要件定義力≒人材育成≒準備力なのだが、それだけでは足りない。要件定義を進めるためのマネジメントも必要である。
要件定義とは、3つの段階であると前述しているが、この3つは必ずシーケンスであるべきである。すなわち、それぞれが終わっていないものを後工程につなげるべきものでは決してない。
要件定義の成否とは、システム開発の成否を定めるという、会社の業績の成否に結び付く話だけではなく、個人の業績・評価に関わる話でもある。プロジェクトが上手くいかないということがあれば、当然、自分の評価が下がることとなる。評価が下がってしまうのならば、プロジェクトの問題については隠蔽し、前に進めてしまったほうがいいと判断をしてしまうのだ。
こうした問題は自明の理なのであるが、会社の政策と人事の政策を一致させている企業は思の他少ない。自分の経験では極一部のエクセレントカンパニーのみが、これをやっている状態である。ごく一部のエクセレントカンパニーでは、企画や要件定義をやった人が運用まで担当しなければならないルールがある。要は、適当な言い逃れで回りもしない業務をやることを許さないのだ。こういう企業は、言うなれば「マネジメント」が出来ている状態であり、以降の話は必要ない。むしろ、望ましい状態である。
しかし、多くの会社はこういうエクセレントカンパニーではない。普通の企業だ。普通の企業は、企画者が責任をもって運用にもっていくことはない。企画できる人も少ないし、そんなに長く一つの部署にとどめることもない。では、何が起こるのか。情報が上がらないのだ。
ある会社で実際にとった改革策なのであるが、役員に「怒るのをやめてください」という施策をお願いしたことがあった。理由は、「正しい情報が上がらない」からだ。上司から怒鳴り上げられれば、気持ちはいやになる。それと同じくらい、自分の評価と出世が気になる。自分は異動する可能性もある。社内の政治も行って、引っ張ってもらう部署も調整済だ。多少の問題があっても、今は前に進めて、ここまでは良かったということにしておこう。。。という気持ちが働く。
筆者もかつては、サラリーマン・コンサルタントだったが、こういう具合に自分さえ良ければいいという考え方で動くのはコンサルタントだってそうだ。自分さえ良ければいいというコンサルタントは腐るほど見てきた。大型案件を顧客にとって都合のいいことだけをいい、開発の佳境になる前に、逃げていくコンサルタント。今年の受注をするだけしておいて、来年の受注を前借して今年の業績をお化粧して、他部門に移っていくコンサルタント。

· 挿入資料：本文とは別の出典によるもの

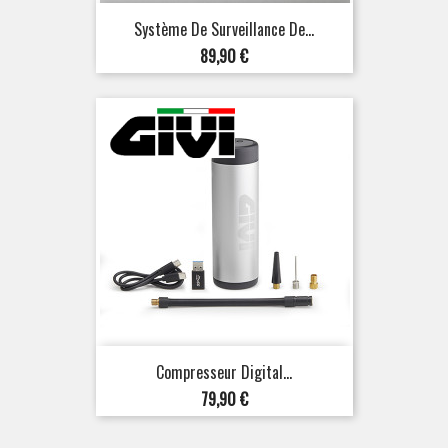
Système De Surveillance De...
Prix
89,90 €
Compresseur Digital...
Prix
79,90 €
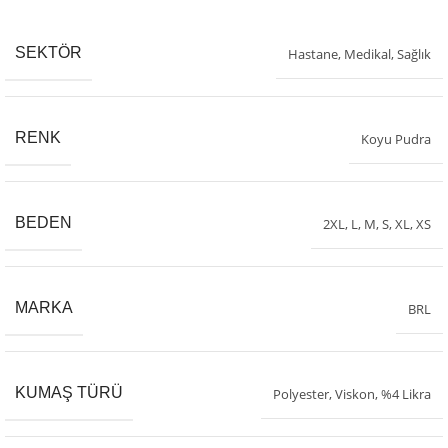
SEKTÖR
Hastane
,
Medikal
,
Sağlık
RENK
Koyu Pudra
BEDEN
2XL
,
L
,
M
,
S
,
XL
,
XS
MARKA
BRL
KUMAŞ TÜRÜ
Polyester, Viskon, %4 Likra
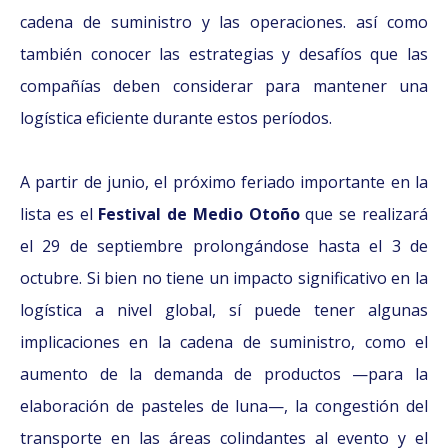
cadena de suministro y las operaciones. así como
también conocer las estrategias y desafíos que las
compañías deben considerar para mantener una
logística eficiente durante estos períodos.
A partir de junio, el próximo feriado importante en la
lista es el
Festival de Medio Otoño
que se realizará
el 29 de septiembre prolongándose hasta el 3 de
octubre. Si bien no tiene un impacto significativo en la
logística a nivel global, sí puede tener algunas
implicaciones en la cadena de suministro, como el
aumento de la demanda de productos —para la
elaboración de pasteles de luna—, la congestión del
transporte en las áreas colindantes al evento y el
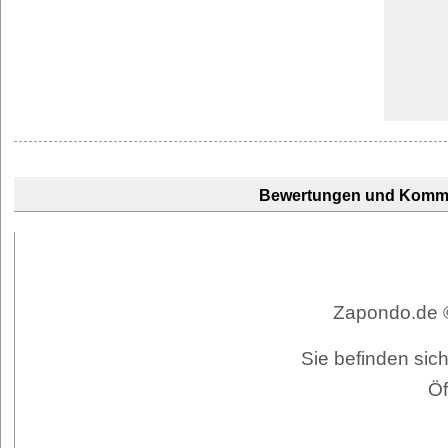
Bewertungen und Komm
Zapondo.de ©
Sie befinden sich
Öf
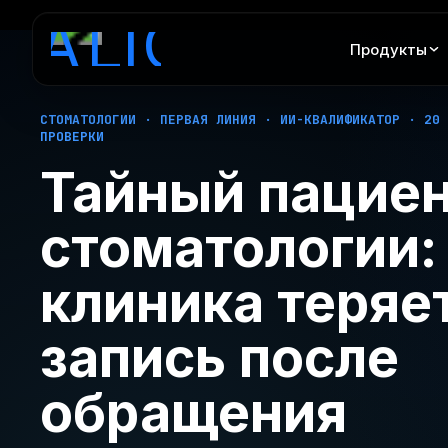
Продукты
СТОМАТОЛОГИИ · ПЕРВАЯ ЛИНИЯ · ИИ-КВАЛИФИКАТОР · 20
ПРОВЕРКИ
Тайный пациен
стоматологии:
клиника теряе
запись после
обращения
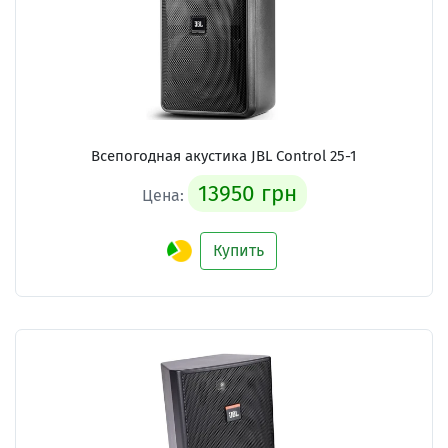
Всепогодная акустика JBL Control 25-1
13950 грн
Цена:
Купить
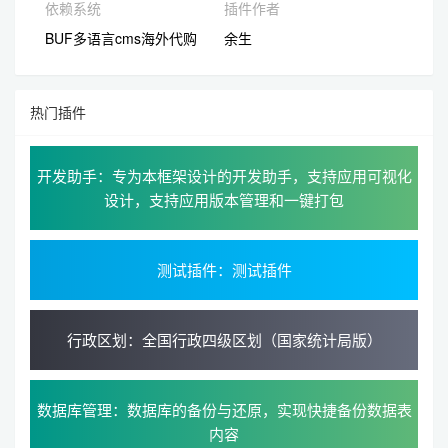
依赖系统
插件作者
BUF多语言cms海外代购
余生
热门插件
开发助手：专为本框架设计的开发助手，支持应用可视化
设计，支持应用版本管理和一键打包
测试插件：测试插件
行政区划：全国行政四级区划（国家统计局版）
数据库管理：数据库的备份与还原，实现快捷备份数据表
内容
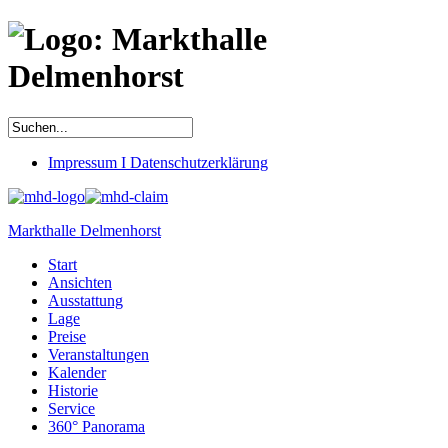
Impressum I Datenschutzerklärung
Markthalle Delmenhorst
Start
Ansichten
Ausstattung
Lage
Preise
Veranstaltungen
Kalender
Historie
Service
360° Panorama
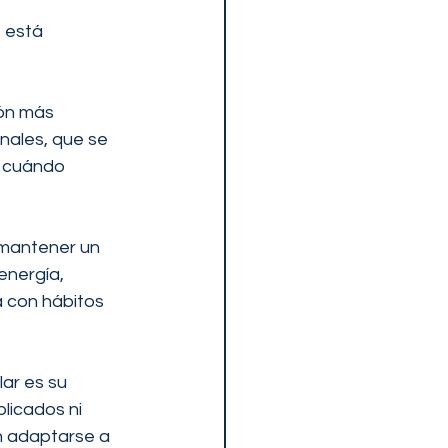
 está 
ión más 
nales, que se 
 cuándo 
mantener un 
energía, 
a con hábitos 
ar es su 
licados ni 
n adaptarse a 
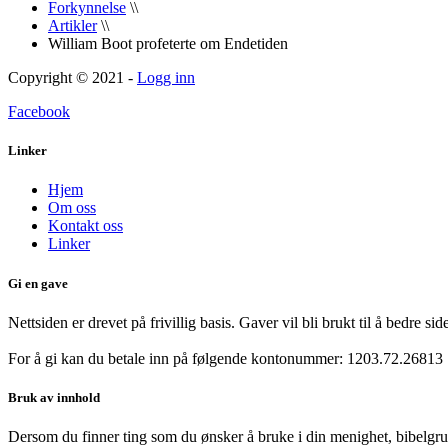
Forkynnelse
\\
Artikler
\\
William Boot profeterte om Endetiden
Copyright © 2021 -
Logg inn
Facebook
Linker
Hjem
Om oss
Kontakt oss
Linker
Gi en gave
Nettsiden er drevet på frivillig basis. Gaver vil bli brukt til å bedre s
For å gi kan du betale inn på følgende kontonummer:
1203.72.26813
Bruk av innhold
Dersom du finner ting som du ønsker å bruke i din menighet, bibelgrupp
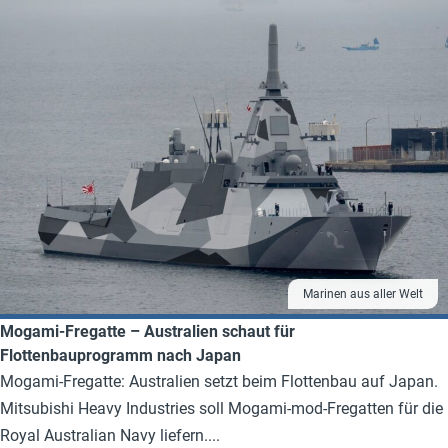
Marinen aus aller Welt
Mogami-Fregatte – Australien schaut für
Flottenbauprogramm nach Japan
Mogami-Fregatte: Australien setzt beim Flottenbau auf Japan.
Mitsubishi Heavy Industries soll Mogami-mod-Fregatten für die
Royal Australian Navy liefern....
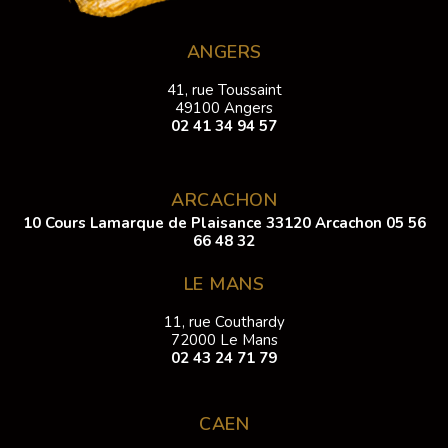
ANGERS
41, rue Toussaint
49100 Angers
02 41 34 94 57
ARCACHON
10 Cours Lamarque de Plaisance 33120 Arcachon
05 56
66 48 32
LE MANS
11, rue Couthardy
72000 Le Mans
02 43 24 71 79
CAEN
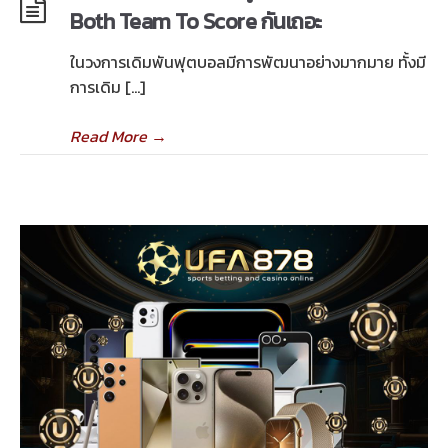
Both Team To Score กันเถอะ
ในวงการเดิมพันฟุตบอลมีการพัฒนาอย่างมากมาย ทั้งมี
การเดิม […]
Read More
→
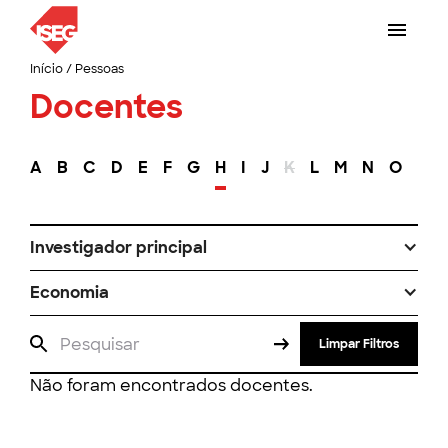
Início
/
Pessoas
Docentes
A
B
C
D
E
F
G
H
I
J
K
L
M
N
O
P
Investigador principal
Economia
Limpar Filtros
Não foram encontrados docentes.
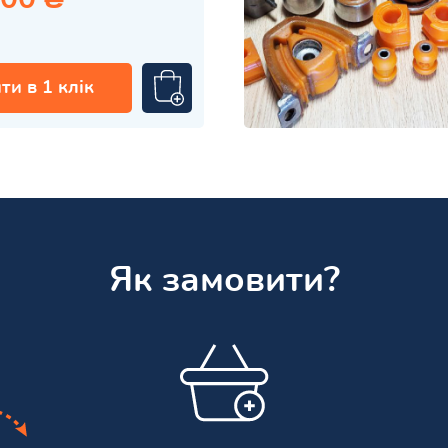
ти в 1 клік
Як замовити?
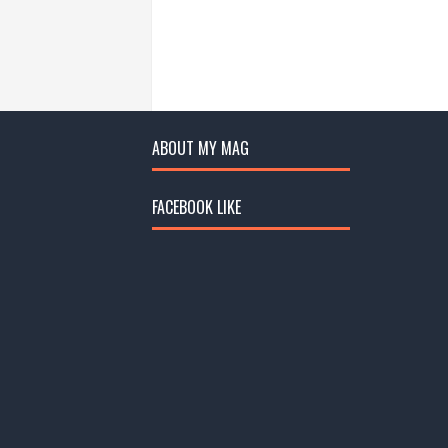
ABOUT MY MAG
FACEBOOK LIKE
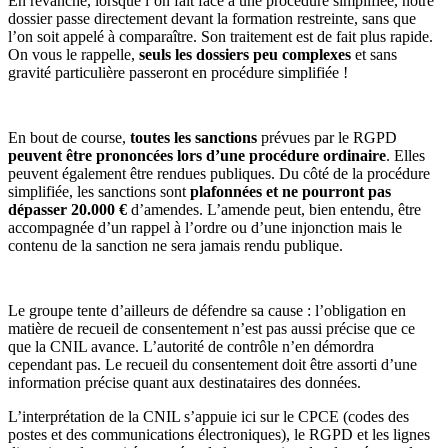
En revanche, lorsque l’on fait face à une procédure simplifiée, notre
dossier passe directement devant la formation restreinte, sans que
l’on soit appelé à comparaître. Son traitement est de fait plus rapide.
On vous le rappelle,
seuls les dossiers peu complexes
et sans
gravité particulière passeront en procédure simplifiée !
En bout de course,
toutes les sanctions
prévues par le RGPD
peuvent être prononcées lors d’une procédure ordinaire
. Elles
peuvent également être rendues publiques. Du côté de la procédure
simplifiée, les sanctions sont
plafonnées et ne pourront pas
dépasser 20.000 €
d’amendes. L’amende peut, bien entendu, être
accompagnée d’un rappel à l’ordre ou d’une injonction mais le
contenu de la sanction ne sera jamais rendu publique.
Le groupe tente d’ailleurs de défendre sa cause : l’obligation en
matière de recueil de consentement n’est pas aussi précise que ce
que la CNIL avance. L’autorité de contrôle n’en démordra
cependant pas. Le recueil du consentement doit être assorti d’une
information précise quant aux destinataires des données.
L’interprétation de la CNIL s’appuie ici sur le CPCE (codes des
postes et des communications électroniques), le RGPD et les lignes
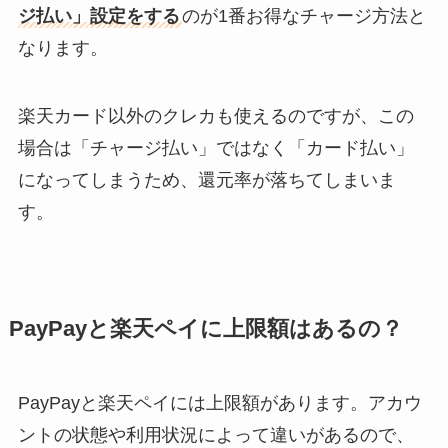
ジ払い」設定をする
のが1番お得なチャージ方法と
なります。
楽天カード以外のクレカも使えるのですが、この
場合は「チャージ払い」ではなく「カード払い」
になってしまうため、還元率が落ちてしまいま
す。
PayPayと楽天ペイに上限額はあるの？
PayPayと楽天ペイには上限額があります。アカウ
ントの状態や利用状況によって違いがあるので、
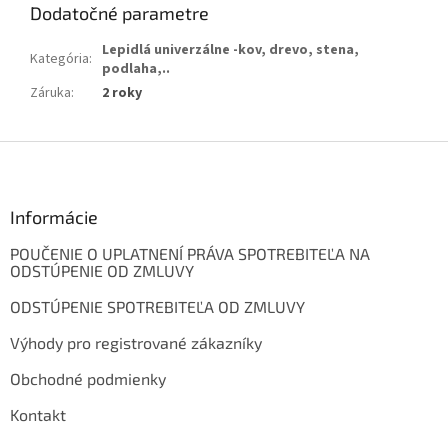
Dodatočné parametre
Lepidlá univerzálne -kov, drevo, stena,
Kategória
:
podlaha,..
Záruka
:
2 roky
Z
á
p
ä
Informácie
t
POUČENIE O UPLATNENÍ PRÁVA SPOTREBITEĽA NA
i
ODSTÚPENIE OD ZMLUVY
e
ODSTÚPENIE SPOTREBITEĽA OD ZMLUVY
Výhody pro registrované zákazníky
Obchodné podmienky
Kontakt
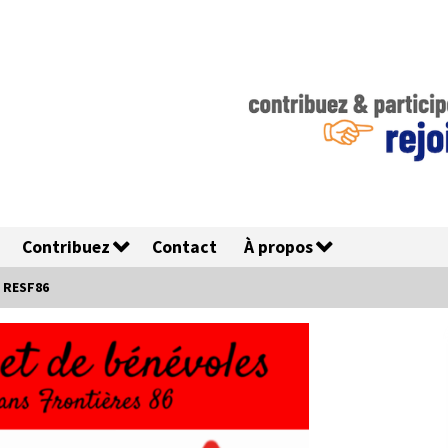
Contribuez
Contact
À propos
 RESF86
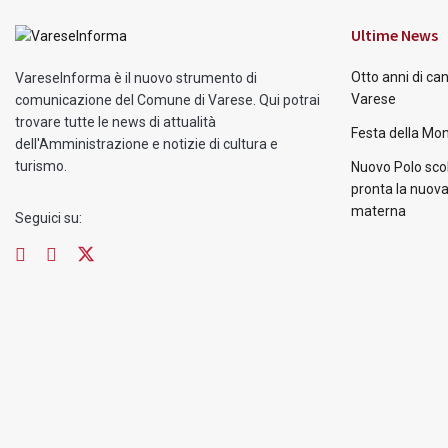
Ultime News
Otto anni di ca
VareseInforma è il nuovo strumento di
Varese
comunicazione del Comune di Varese. Qui potrai
trovare tutte le news di attualità
Festa della Mon
dell'Amministrazione e notizie di cultura e
turismo.
Nuovo Polo scol
pronta la nuova
materna
Seguici su:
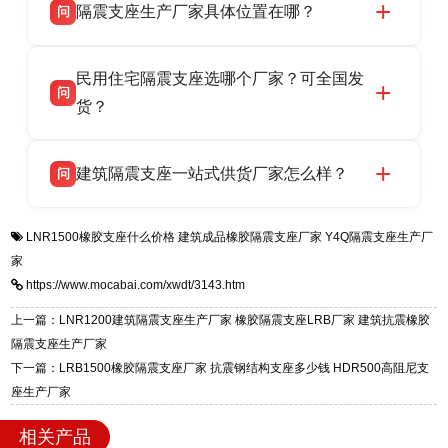
隔震支座生产厂家具体位置在哪？
问
品资质齐全，每批次产品均配有正规第三方检测
话：13323182312。
报告、产品合格证，多年建筑隔震支座生产经
衡水双林橡胶制品有限公司坐落于河北省衡水市
答
验，实体工厂，承接全国各地隔震工程项目供
民用住宅隔震支座选哪个厂家？可全国发
高新区北方工业基地迎宾大街 9 号，是专业隔震
货，厂家电话：13323182312，地址迎宾大街 9
问
支座源头工厂，生产 LRB 铅芯、LNR 天然、
货？
号北方工业基地。
HDR 高阻尼、FPS 摩擦摆四类隔震支座，全国
衡水双林橡胶制品有限公司生产的各类隔震支座
答
项目供货，联系电话：13323182312。
建筑隔震支座一站式供货厂家怎么样？
问
适用于民用住宅隔震工程，实体工厂现货充足，
全国快速物流发货，同时提供专业选型设计与安
衡水双林橡胶制品有限公司是专业建筑隔震支座
答
装技术支持，主营 LRB、LNR、HDR、FPS 隔
LNR1500橡胶支座什么价格
建筑成品橡胶隔震支座厂家
Y4Q隔震支座生产厂
一站式供货厂家，拥有多年行业生产经验，国标
震支座，电话：13323182312，地址：衡水高新
家
标准生产 LRB/LNR/HDR/FPS 全系列支座，资
区迎宾大街 9 号。
https://www.mocabai.com/xwdt/3143.htm
质、检测报告完备，提供选型、深化、供货、安
装指导全套服务，厂址衡水高新区北方工业基地
上一篇：LNR1200建筑隔震支座生产厂家 橡胶隔震支座LRB厂家 建筑抗震橡胶
迎宾大街 9 号，厂家电话：13323182312。
隔震支座生产厂家
下一篇：LRB1500橡胶隔震支座厂家 抗震钢结构支座多少钱 HDR500高阻尼支
座生产厂家
相关产品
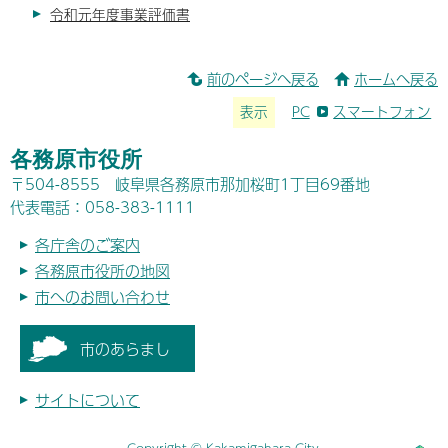
令和元年度事業評価書
前のページへ戻る
ホームへ戻る
表示
PC
スマートフォン
各務原市役所
〒504-8555 岐阜県各務原市那加桜町1丁目69番地
代表電話：058-383-1111
各庁舎のご案内
各務原市役所の地図
市へのお問い合わせ
市のあらまし
サイトについて
Copyright © Kakamigahara City.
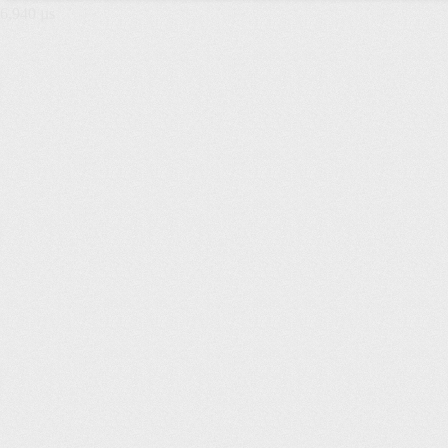
6,940 µs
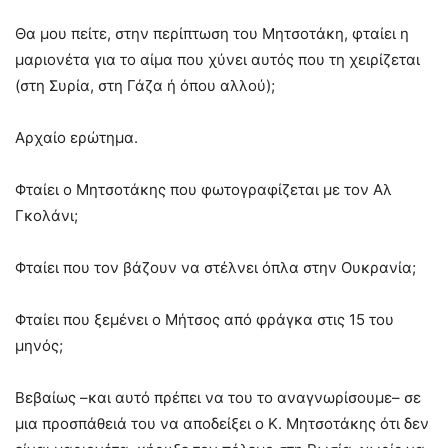
Θα μου πείτε, στην περίπτωση του Μητσοτάκη, φταίει η
μαριονέτα για το αίμα που χύνει αυτός που τη χειρίζεται
(στη Συρία, στη Γάζα ή όπου αλλού);
Αρχαίο ερώτημα.
Φταίει ο Μητσοτάκης που φωτογραφίζεται με τον Αλ
Γκολάνι;
Φταίει που τον βάζουν να στέλνει όπλα στην Ουκρανία;
Φταίει που ξεμένει ο Μήτσος από φράγκα στις 15 του
μηνός;
Βεβαίως –και αυτό πρέπει να του το αναγνωρίσουμε– σε
μια προσπάθειά του να αποδείξει ο Κ. Μητσοτάκης ότι δεν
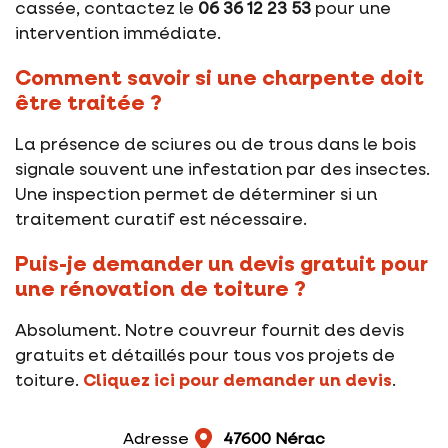
cassée, contactez le
06 36 12 23 53
pour une
intervention immédiate.
Comment savoir si une charpente doit
être traitée ?
La présence de sciures ou de trous dans le bois
signale souvent une infestation par des insectes.
Une inspection permet de déterminer si un
traitement curatif est nécessaire.
Puis-je demander un devis gratuit pour
une rénovation de toiture ?
Absolument. Notre couvreur fournit des devis
gratuits et détaillés pour tous vos projets de
toiture.
Cliquez ici pour demander un devis
.
Adresse
47600 Nérac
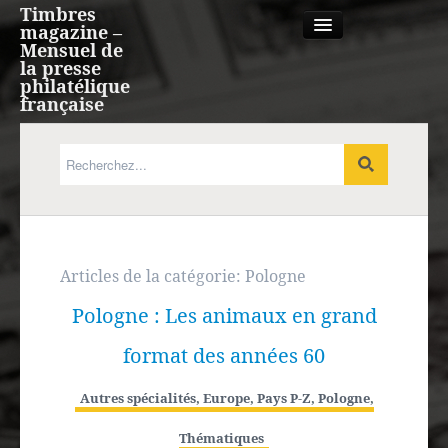
Timbres
magazine –
Mensuel de
la presse
philatélique
française
Qui sommes nous?
France, Monaco, Andorre
Expression française
Articles de la catégorie:
Pologne
Pologne : Les animaux en grand
Europe
format des années 60
Outre-mer
Autres spécialités
,
Europe
,
Pays P-Z
,
Pologne
,
Agenda
Thématiques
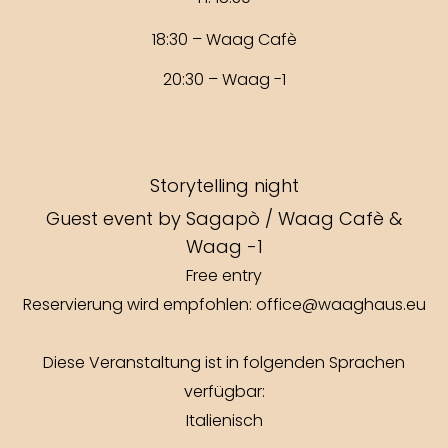
18:30 – Waag Cafè
20:30 – Waag -1
Storytelling night
Guest event by Sagapò / Waag Cafè &
Waag -1
Free entry
Reservierung wird empfohlen: office@waaghaus.eu
Diese Veranstaltung ist in folgenden Sprachen
verfügbar:
Italienisch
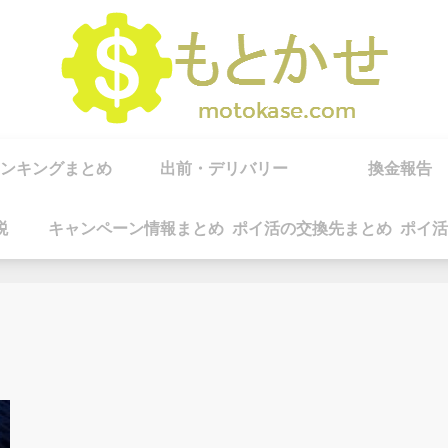
ンキングまとめ
出前・デリバリー
換金報告
税
キャンペーン情報まとめ
ポイ活の交換先まとめ
ポイ活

要は、自分はいい評価をされたい…というのは、企業ならば当たり前なのだ。本来ならば、人事施策を「運用定着まで担当する」という、整合がとれるものに変えるべきなのだが、情報システムの施策で人事まで徹底するというのは多くの企業にとって非現実的である。そうすると、前述で申し上げた「情報が上がってくる仕組み」を、情報システム部門の中に作り上げるしかない。
最近、日本企業の不祥事が増えてきている。そのたびに、第三者委員会が作られ、報告を上げる。中の人間であれば、それこそ忖度が働き、きちんとした情報収集、分析、報告が信用できないと思われている。要は、マネジメントの中にしっかりとした牽制を入れようという考えだ。これも本来ならば、不祥事が起こる前にやっておくべきである。起きてからではインパクトが大きすぎる。第三者委員会という牽制の仕組みは防止のためにこそ、使われるべきだ。
この事前防止の仕組みを情報システムに入れたい。本来的には日常的に機能させたいところであるが、流石に日常的では要員等のコストもかかる。ポイントポイントで行う形態が現実的であろう。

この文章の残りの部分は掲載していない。